26 November 2018
15:47 WIB
Editor: Agung Muhammad Fatwa
BAUBAU – Garuda Indonesia mengurangi frekuensi penerbangan dengan rute Baubau–Kendari, Sulawesi Tenggara, sebagai bentuk penyesuaian frekuensi dan optimalisasi rute-rute domestik maskapai itu.
"Betul, per 28 Oktober 2018 penerbangan Garuda Indonesia rute Baubau–-Kendari dan sebaliknya kini sudah kami sesuaikan dari setiap hari menjadi empat kali dalam seminggu," ujar Branch Manager Garuda Indonesia Baubau, Erlangga Dwi Aprianto, di Baubau, Sulawesi Tenggara, Senin (26/11).
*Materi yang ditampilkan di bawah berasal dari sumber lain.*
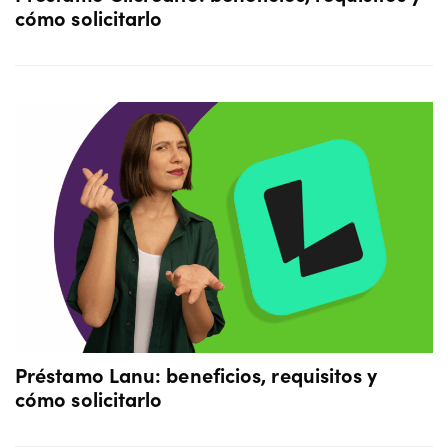
cómo solicitarlo
Préstamo Lanu: beneficios, requisitos y
cómo solicitarlo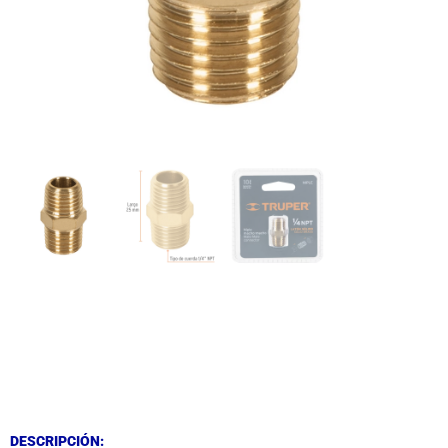
DESCRIPCIÓN
DESCRIPCIÓN
DESCRIPCIÓN:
Jadwal empat kali dalam seminggu itu adalah Selasa, Kamis, Sabtu dan Minggu.
Meski dikurangi, trafik Kendari–Baubau tetap dipandang potensial. Dengan pengurangan frekuensi penerbangan tersebut, menurut dia, tingkat isian penumpang sejauh ini boleh dibilang cukup memuaskan.
Untuk menjaring lebih banyak penumpang, jadwal penerbangan telah disesuaikan pada jadwal emas (golden time) yang banyak diminati oleh pengguna layanan penerbangan.
"Di hari-hari libur (day of service) yang tetap kami operasikan khususnya Sabtu dan Minggu, di mana masyarakat pengguna layanan melakukan perjalanan untuk berakhir pekan ataupun mengunjungi sanak keluarga," katanya.
Di samping itu, tambah dia, beberapa penumpang kini bisa melanjutkan perjalanan menuju Jakarta (transit via Kendari). Jadi, hal ini juga menjadi daya tarik tersendiri untuk menggunakan layanan penerbangan Garuda.
"Selain itu, tentu saja standar layanan, keselamatan dan keamanan yang selalu konsisten kami jaga," ujarnya.
Jadwal penerbangan untuk rute Baubau–Kendari dengan nomor penerbangan GA 7835, jelas dia, terbang dari pukul 07.45 dan tiba pukul 08.35 Wita. Sebaliknya, Kendari–Baubau dengan nomor penerbangan GA 7836 mengudara pada pukul 14.10 dan tiba pukul 15.00 Wita.
Dia juga mengatakan, kalau pun ke depan tren permintaan terus meningkat, maka tidak menutup kemungkinan penerbangan pada jalur tersebut akan disesuaikan kembali untuk beroperasi setiap hari.
Sebelumnya, Komisaris Utama Garuda Indonesia Agus Santoso mengatakan terdapat dua strategi yang dipilih Garuda demi menghadapi pelemahan rupiah. Yakni, dengan menggenjot pendapatan dalam dolar AS serta memangkas biaya operasional.
Dikutip dari Antara, Jumat (5/10) Agus mengatakan Garuda Maintenance Facility (GMF) Aero Asia menjadi salah satu ujung tombak demi menggenjot pendapatan. Pasalnya, salah satu anak perusahaan dari Garuda Indonesia itu punya pasar asing yang lebih banyak, bahkan menjadi salah satu perusahaan perawatan terbesar di kawasan Asia Pasifik.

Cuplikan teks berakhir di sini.